Le Comité de pilotage du Pacte national énergie a tenu sa toute première réunion ce mardi à Abidjan, dans l’immeuble SCIAM. Sous la présidence du Ministre du Plan et du Développement, Dr Souleymane DIARRASSOUBA, cette séance a réuni les plus hautes autorités du pays, dont le Ministre des Mines, du Pétrole et de l’Énergie, M. Mamadou SANGAFOWA-COULIBALY, ainsi que des représentants du gouvernement et de la Présidence.
L’objectif principal de cette rencontre ? Valider les avancées du Pacte national énergie et tracer la voie pour les prochaines étapes. Parmi les décisions prises, l’organisation prochaine d’une table ronde s’annonce comme un levier clé pour mobiliser des financements en faveur des projets jugés prioritaires.
Le Pacte national énergie s’inscrit dans la Mission 300, une initiative ambitieuse portée par la Banque mondiale et la Banque africaine de développement. Son but : connecter 300 millions de personnes en Afrique subsaharienne à l’électricité d’ici 2030. La Côte d’Ivoire, qui a adopté son Pacte en janvier 2025, a été désignée comme pays modèle par les partenaires de cette mission. À ce jour, 29 pays africains disposent d’un pacte similaire.
Un engagement chiffré et des ambitions fortes
Le Pacte ivoirien représente un investissement global de 6,56 milliards de dollars, soit environ 3 980 milliards de francs CFA pour la période 2025-2030. Sur ce montant, 1 177 milliards de francs CFA devraient provenir d’investisseurs privés. La gouvernance du Pacte repose sur trois structures : un comité de pilotage, un comité technique et une cellule de coordination dédiée.
Lors de l’ouverture de la réunion, Dr Souleymane DIARRASSOUBA a rappelé les quatre piliers fondamentaux du Pacte :
- Garantir un accès universel à l’électricité pour tous les Ivoiriens ;
- Développer des solutions de cuisson propres pour les ménages ;
- Atteindre une part de 45 % d’énergies renouvelables dans le mix énergétique national ;
- Assurer la viabilité financière du secteur énergétique.
Il a également souligné l’alignement du Pacte sur le Plan National de Développement et sur le septième objectif de développement durable des Nations unies, rappelant ainsi l’importance stratégique de l’énergie pour l’avenir économique et social de la Côte d’Ivoire.
Des résultats encourageants et un cap maintenu
Le rapport d’avancement présenté au Comité révèle des progrès significatifs.

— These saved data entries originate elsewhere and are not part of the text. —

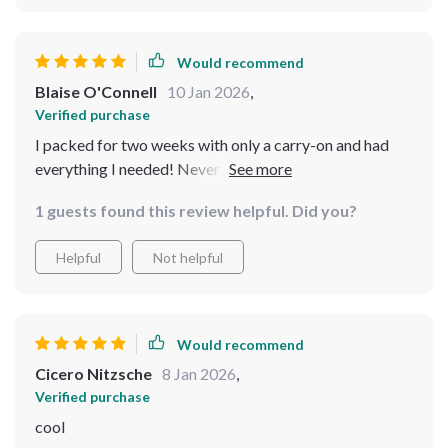
Would recommend
Blaise O'Connell
10 Jan 2026
,
Verified purchase
I packed for two weeks with only a carry-on and had
everything I needed! Never going back to oversized
luggage again. This guide was honestly a game-changer
1 guests found this review helpful. Did you?
for me. 🏅
Helpful
Not helpful
Would recommend
Cicero Nitzsche
8 Jan 2026
,
Verified purchase
cool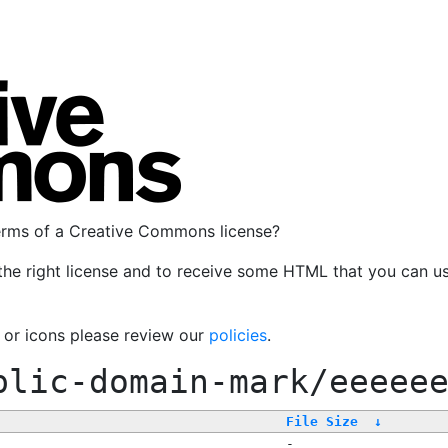
terms of a Creative Commons license?
the right license and to receive some HTML that you can u
, or icons please review our
policies
.
blic-domain-mark/eeeee
File Size
↓
-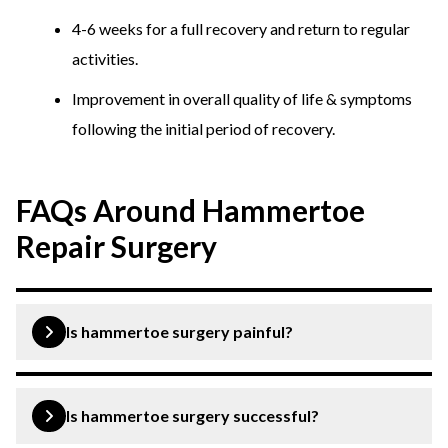
4-6 weeks for a full recovery and return to regular
activities.
Improvement in overall quality of life & symptoms
following the initial period of recovery.
FAQs Around Hammertoe
Repair Surgery
Is hammertoe surgery painful?
Hammertoe surgery is performed under local
anaesthetic, leading to minimal discomfort and pain.
Is hammertoe surgery successful?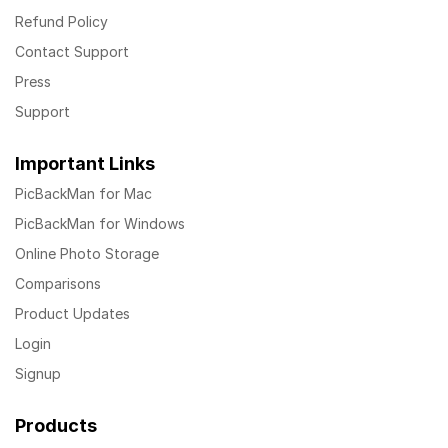
Refund Policy
Contact Support
Press
Support
Important Links
PicBackMan for Mac
PicBackMan for Windows
Online Photo Storage
Comparisons
Product Updates
Login
Signup
Products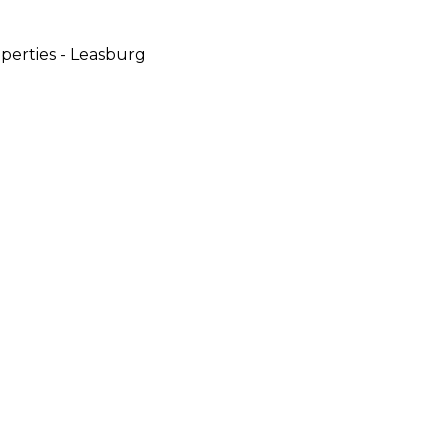
perties - Leasburg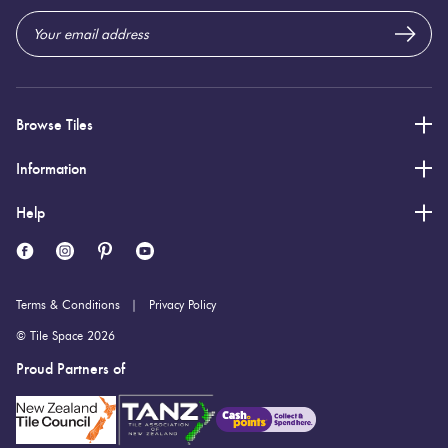
Browse Tiles
Information
Help
Terms & Conditions
Privacy Policy
© Tile Space 2026
Proud Partners of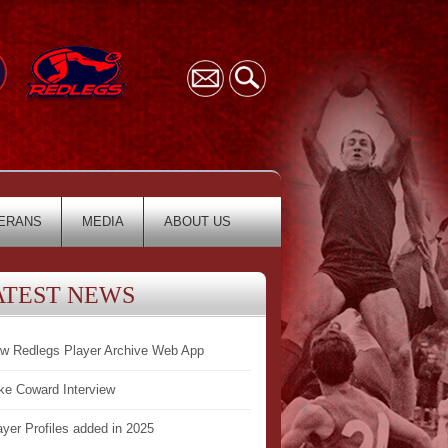
ERANS
MEDIA
ABOUT US
ATEST NEWS
w Redlegs Player Archive Web App
ke Coward Interview
ayer Profiles added in 2025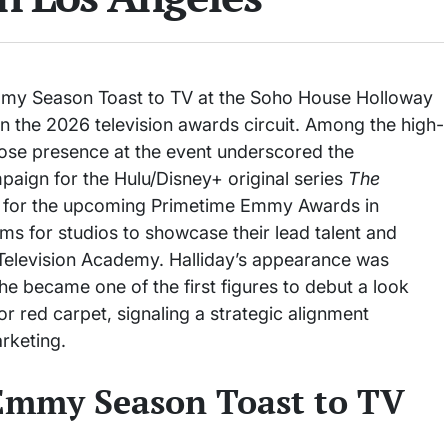
mmy Season Toast to TV at the Soho House Holloway
in the 2026 television awards circuit. Among the high-
hose presence at the event underscored the
paign for the Hulu/Disney+ original series
The
res for the upcoming Primetime Emmy Awards in
rms for studios to showcase their lead talent and
Television Academy. Halliday’s appearance was
 she became one of the first figures to debut a look
r red carpet, signaling a strategic alignment
rketing.
 Emmy Season Toast to TV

En 2025, près de 684 735 ménages ont été raccordés au réseau électrique, soit l’équivalent de 3,6 millions de personnes. Ce chiffre dépasse même de 105,3 % l’objectif annuel fixé. Depuis 2024, ce sont 7,7 millions d’Ivoiriens qui ont bénéficié de l’accès à l’électricité, sur une cible de 17 millions d’habitants d’ici 2030. Le taux de desserte national atteint désormais 81,1 %, un indicateur en constante amélioration.
Pour la période 2026-2030, un portefeuille de projets prioritaires, évalué à près de 2 840 milliards de francs CFA, a été arrêté. Ces projets sont actuellement en cours d’évaluation pour sécuriser les financements nécessaires. Le Comité a également défini des échéances précises pour les actions restantes, avec un suivi rigoureux pour garantir leur respect.
Une intégration régionale renforcée
La mise en œuvre du Pacte s’appuie sur une intégration énergétique déjà bien engagée. Le système électrique ivoirien figure parmi les plus robustes d’Afrique de l’Ouest, et le pays joue un rôle central dans les échanges d’électricité au sein de la sous-région. Les projets inscrits dans le Pacte visent à renforcer cette dynamique, en contribuant activement à la construction du marché ouest-africain de l’électricité.